→ **HOW TO COMPLETE THIS TASK**: Apart from the images, the entire listing below must be restated word for word.

→ **DATASET**:
• • •
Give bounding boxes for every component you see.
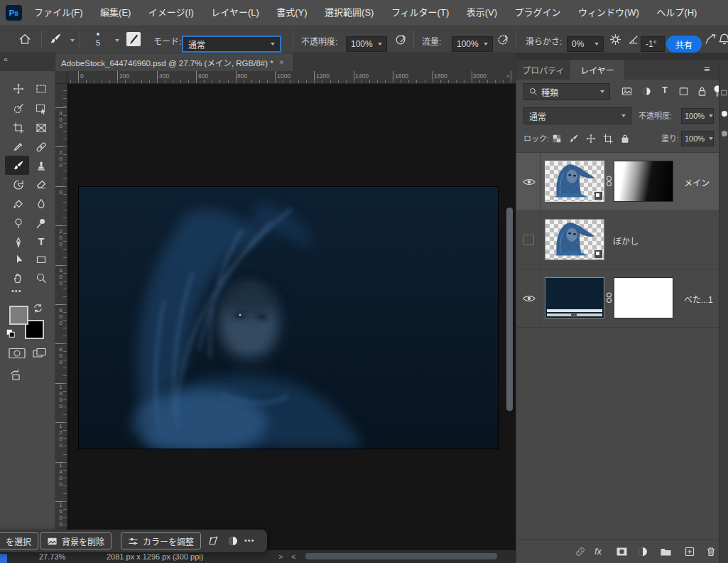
crop-tool-icon[interactable]	[13, 122, 24, 134]
add-mask-icon[interactable]	[616, 546, 627, 557]
adjustment-circle-icon[interactable]	[227, 535, 239, 547]
swap-colors-icon[interactable]	[33, 303, 44, 314]
menu-edit[interactable]: 編集(E)	[93, 0, 138, 26]
taskbar-more-icon[interactable]: •••	[244, 536, 255, 545]
mode-select[interactable]: 通常	[182, 36, 281, 53]
new-layer-icon[interactable]	[684, 546, 695, 557]
zoom-percent[interactable]: 27.73%	[39, 552, 65, 561]
zoom-tool-icon[interactable]	[36, 272, 47, 284]
clone-stamp-tool-icon[interactable]	[36, 160, 47, 171]
airbrush-icon[interactable]	[497, 33, 509, 45]
brush-preset-chevron-icon[interactable]	[70, 39, 75, 42]
eraser-tool-icon[interactable]	[36, 179, 47, 191]
shape-tool-icon[interactable]	[36, 254, 47, 265]
quick-selection-tool-icon[interactable]	[13, 103, 24, 114]
layer-row-main[interactable]: メイン	[516, 153, 719, 210]
visibility-eye-icon[interactable]	[523, 294, 536, 303]
new-group-icon[interactable]	[660, 546, 671, 557]
ps-logo[interactable]: Ps	[6, 5, 22, 21]
dock-color-icon[interactable]	[722, 111, 727, 117]
eyedropper-tool-icon[interactable]	[13, 141, 24, 153]
mask-link-icon[interactable]	[606, 291, 612, 304]
home-icon[interactable]	[18, 33, 30, 44]
frame-tool-icon[interactable]	[36, 122, 47, 134]
visibility-empty-box[interactable]	[523, 235, 534, 245]
menu-help[interactable]: ヘルプ(H)	[649, 0, 704, 26]
document-tab[interactable]: AdobeStock_644746960.psd @ 27.7% (メイン, R…	[55, 53, 294, 71]
toggle-brush-panel-icon[interactable]	[126, 32, 141, 46]
link-layers-icon[interactable]	[575, 546, 586, 557]
tab-layers[interactable]: レイヤー	[570, 60, 624, 80]
remove-background-button[interactable]: 背景を削除	[40, 532, 112, 549]
pressure-size-icon[interactable]	[705, 33, 716, 45]
layer-name[interactable]: ぼかし	[613, 235, 639, 247]
flow-field[interactable]: 100%	[452, 36, 493, 52]
horizontal-ruler[interactable]: 0 200 400 600 800 1000 1200 1400 1600 18…	[67, 71, 516, 84]
lock-artboard-icon[interactable]	[603, 134, 614, 145]
brush-tool-preset-icon[interactable]	[50, 33, 61, 44]
type-tool-icon[interactable]: T	[36, 236, 47, 247]
layer-effects-icon[interactable]: fx	[594, 546, 602, 557]
edit-toolbar-icon[interactable]: •••	[11, 286, 22, 295]
layer-filter-select[interactable]: 種類	[523, 83, 610, 100]
collapse-panels-icon[interactable]: «	[4, 55, 8, 63]
menu-plugins[interactable]: プラグイン	[507, 0, 567, 26]
dock-history-icon[interactable]	[721, 90, 727, 96]
mask-link-icon[interactable]	[606, 175, 612, 188]
hand-tool-icon[interactable]	[13, 272, 24, 284]
transform-icon[interactable]	[207, 535, 219, 547]
tab-properties[interactable]: プロパティ	[516, 60, 570, 80]
layer-name[interactable]: べた...1	[684, 293, 713, 305]
layer-name[interactable]: メイン	[684, 176, 710, 188]
ruler-corner[interactable]	[55, 71, 67, 84]
layer-thumbnail[interactable]	[545, 161, 604, 202]
blur-tool-icon[interactable]	[36, 198, 47, 210]
brush-tool-icon[interactable]	[13, 160, 24, 171]
opacity-field[interactable]: 100%	[346, 36, 387, 52]
lock-move-icon[interactable]	[586, 134, 597, 145]
filter-type-icon[interactable]: T	[662, 85, 668, 95]
blend-mode-select[interactable]: 通常	[523, 107, 631, 124]
layer-mask-thumbnail[interactable]	[614, 161, 673, 202]
menu-filter[interactable]: フィルター(T)	[384, 0, 456, 26]
fill-field[interactable]: 100%	[681, 131, 714, 146]
foreground-color-swatch[interactable]	[9, 306, 28, 325]
brush-size-picker[interactable]: 5	[89, 31, 107, 49]
v-scroll-up-icon[interactable]: ^	[506, 74, 509, 81]
dodge-tool-icon[interactable]	[13, 218, 24, 229]
fill-layer-thumbnail[interactable]	[545, 277, 604, 318]
vertical-scrollbar-thumb[interactable]	[506, 208, 513, 411]
default-colors-icon[interactable]	[6, 328, 17, 340]
notification-bell-icon[interactable]	[718, 33, 728, 44]
screen-mode-icon[interactable]	[33, 348, 47, 359]
object-selection-tool-icon[interactable]	[36, 103, 47, 114]
move-tool-icon[interactable]	[13, 83, 24, 95]
delete-layer-icon[interactable]	[705, 546, 717, 557]
pen-tool-icon[interactable]	[13, 237, 24, 248]
layer-opacity-field[interactable]: 100%	[681, 108, 714, 124]
share-button[interactable]: 共有	[666, 36, 702, 53]
menu-type[interactable]: 書式(Y)	[269, 0, 314, 26]
brush-size-chevron-icon[interactable]	[115, 39, 119, 42]
canvas-document[interactable]	[78, 186, 499, 449]
layer-row-blur[interactable]: ぼかし	[516, 211, 719, 269]
lock-all-icon[interactable]	[620, 134, 631, 145]
marquee-tool-icon[interactable]	[36, 83, 47, 95]
rotate-view-icon[interactable]	[9, 369, 23, 380]
brush-angle-field[interactable]: -1°	[641, 36, 665, 52]
adjust-color-button[interactable]: カラーを調整	[121, 532, 201, 549]
smoothing-gear-icon[interactable]	[609, 33, 621, 45]
path-selection-tool-icon[interactable]	[13, 254, 24, 265]
quick-mask-icon[interactable]	[9, 348, 26, 359]
document-info[interactable]: 2081 px x 1296 px (300 ppi)	[107, 552, 203, 561]
menu-view[interactable]: 表示(V)	[460, 0, 504, 26]
layer-mask-thumbnail[interactable]	[614, 277, 673, 318]
smudge-tool-icon[interactable]	[36, 218, 47, 229]
menu-select[interactable]: 選択範囲(S)	[317, 0, 381, 26]
lock-paint-icon[interactable]	[569, 134, 580, 145]
history-brush-tool-icon[interactable]	[13, 179, 24, 191]
smoothing-field[interactable]: 0%	[567, 36, 604, 52]
horizontal-scrollbar-thumb[interactable]	[305, 553, 497, 559]
status-prev-icon[interactable]: <	[291, 552, 295, 561]
filter-shape-icon[interactable]	[678, 86, 690, 97]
• • •
→ **WRITTEN SOLUTION**:
Give bounding boxes for every component you see.
crop-tool-icon[interactable]	[13, 122, 24, 134]
add-mask-icon[interactable]	[616, 546, 627, 557]
adjustment-circle-icon[interactable]	[227, 535, 239, 547]
swap-colors-icon[interactable]	[33, 303, 44, 314]
menu-edit[interactable]: 編集(E)	[93, 0, 138, 26]
taskbar-more-icon[interactable]: •••	[244, 536, 255, 545]
mode-select[interactable]: 通常	[182, 36, 281, 53]
new-layer-icon[interactable]	[684, 546, 695, 557]
zoom-percent[interactable]: 27.73%	[39, 552, 65, 561]
zoom-tool-icon[interactable]	[36, 272, 47, 284]
clone-stamp-tool-icon[interactable]	[36, 160, 47, 171]
airbrush-icon[interactable]	[497, 33, 509, 45]
brush-preset-chevron-icon[interactable]	[70, 39, 75, 42]
eraser-tool-icon[interactable]	[36, 179, 47, 191]
shape-tool-icon[interactable]	[36, 254, 47, 265]
quick-selection-tool-icon[interactable]	[13, 103, 24, 114]
layer-row-main[interactable]: メイン	[516, 153, 719, 210]
visibility-eye-icon[interactable]	[523, 294, 536, 303]
new-group-icon[interactable]	[660, 546, 671, 557]
ps-logo[interactable]: Ps	[6, 5, 22, 21]
dock-color-icon[interactable]	[722, 111, 727, 117]
eyedropper-tool-icon[interactable]	[13, 141, 24, 153]
mask-link-icon[interactable]	[606, 291, 612, 304]
home-icon[interactable]	[18, 33, 30, 44]
frame-tool-icon[interactable]	[36, 122, 47, 134]
visibility-empty-box[interactable]	[523, 235, 534, 245]
menu-help[interactable]: ヘルプ(H)	[649, 0, 704, 26]
document-tab[interactable]: AdobeStock_644746960.psd @ 27.7% (メイン, R…	[55, 53, 294, 71]
toggle-brush-panel-icon[interactable]	[126, 32, 141, 46]
link-layers-icon[interactable]	[575, 546, 586, 557]
tab-layers[interactable]: レイヤー	[570, 60, 624, 80]
remove-background-button[interactable]: 背景を削除	[40, 532, 112, 549]
pressure-size-icon[interactable]	[705, 33, 716, 45]
layer-name[interactable]: ぼかし	[613, 235, 639, 247]
flow-field[interactable]: 100%	[452, 36, 493, 52]
horizontal-ruler[interactable]: 0 200 400 600 800 1000 1200 1400 1600 18…	[67, 71, 516, 84]
lock-artboard-icon[interactable]	[603, 134, 614, 145]
brush-tool-preset-icon[interactable]	[50, 33, 61, 44]
type-tool-icon[interactable]: T	[36, 236, 47, 247]
layer-effects-icon[interactable]: fx	[594, 546, 602, 557]
edit-toolbar-icon[interactable]: •••	[11, 286, 22, 295]
layer-filter-select[interactable]: 種類	[523, 83, 610, 100]
collapse-panels-icon[interactable]: «	[4, 55, 8, 63]
menu-plugins[interactable]: プラグイン	[507, 0, 567, 26]
dock-history-icon[interactable]	[721, 90, 727, 96]
mask-link-icon[interactable]	[606, 175, 612, 188]
hand-tool-icon[interactable]	[13, 272, 24, 284]
transform-icon[interactable]	[207, 535, 219, 547]
tab-properties[interactable]: プロパティ	[516, 60, 570, 80]
layer-name[interactable]: べた...1	[684, 293, 713, 305]
layer-name[interactable]: メイン	[684, 176, 710, 188]
ruler-corner[interactable]	[55, 71, 67, 84]
layer-thumbnail[interactable]	[545, 161, 604, 202]
blur-tool-icon[interactable]	[36, 198, 47, 210]
brush-tool-icon[interactable]	[13, 160, 24, 171]
opacity-field[interactable]: 100%	[346, 36, 387, 52]
lock-move-icon[interactable]	[586, 134, 597, 145]
filter-type-icon[interactable]: T	[662, 85, 668, 95]
blend-mode-select[interactable]: 通常	[523, 107, 631, 124]
layer-mask-thumbnail[interactable]	[614, 161, 673, 202]
menu-filter[interactable]: フィルター(T)	[384, 0, 456, 26]
fill-field[interactable]: 100%	[681, 131, 714, 146]
foreground-color-swatch[interactable]	[9, 306, 28, 325]
brush-size-picker[interactable]: 5	[89, 31, 107, 49]
v-scroll-up-icon[interactable]: ^	[506, 74, 509, 81]
dodge-tool-icon[interactable]	[13, 218, 24, 229]
fill-layer-thumbnail[interactable]	[545, 277, 604, 318]
vertical-scrollbar-thumb[interactable]	[506, 208, 513, 411]
default-colors-icon[interactable]	[6, 328, 17, 340]
notification-bell-icon[interactable]	[718, 33, 728, 44]
screen-mode-icon[interactable]	[33, 348, 47, 359]
object-selection-tool-icon[interactable]	[36, 103, 47, 114]
move-tool-icon[interactable]	[13, 83, 24, 95]
delete-layer-icon[interactable]	[705, 546, 717, 557]
pen-tool-icon[interactable]	[13, 237, 24, 248]
layer-opacity-field[interactable]: 100%	[681, 108, 714, 124]
share-button[interactable]: 共有	[666, 36, 702, 53]
menu-type[interactable]: 書式(Y)	[269, 0, 314, 26]
brush-size-chevron-icon[interactable]	[115, 39, 119, 42]
canvas-document[interactable]	[78, 186, 499, 449]
layer-row-blur[interactable]: ぼかし	[516, 211, 719, 269]
lock-all-icon[interactable]	[620, 134, 631, 145]
marquee-tool-icon[interactable]	[36, 83, 47, 95]
rotate-view-icon[interactable]	[9, 369, 23, 380]
brush-angle-field[interactable]: -1°	[641, 36, 665, 52]
adjust-color-button[interactable]: カラーを調整	[121, 532, 201, 549]
smoothing-gear-icon[interactable]	[609, 33, 621, 45]
path-selection-tool-icon[interactable]	[13, 254, 24, 265]
quick-mask-icon[interactable]	[9, 348, 26, 359]
document-info[interactable]: 2081 px x 1296 px (300 ppi)	[107, 552, 203, 561]
menu-view[interactable]: 表示(V)	[460, 0, 504, 26]
layer-mask-thumbnail[interactable]	[614, 277, 673, 318]
smudge-tool-icon[interactable]	[36, 218, 47, 229]
menu-select[interactable]: 選択範囲(S)	[317, 0, 381, 26]
lock-paint-icon[interactable]	[569, 134, 580, 145]
history-brush-tool-icon[interactable]	[13, 179, 24, 191]
smoothing-field[interactable]: 0%	[567, 36, 604, 52]
horizontal-scrollbar-thumb[interactable]	[305, 553, 497, 559]
status-prev-icon[interactable]: <	[291, 552, 295, 561]
filter-shape-icon[interactable]	[678, 86, 690, 97]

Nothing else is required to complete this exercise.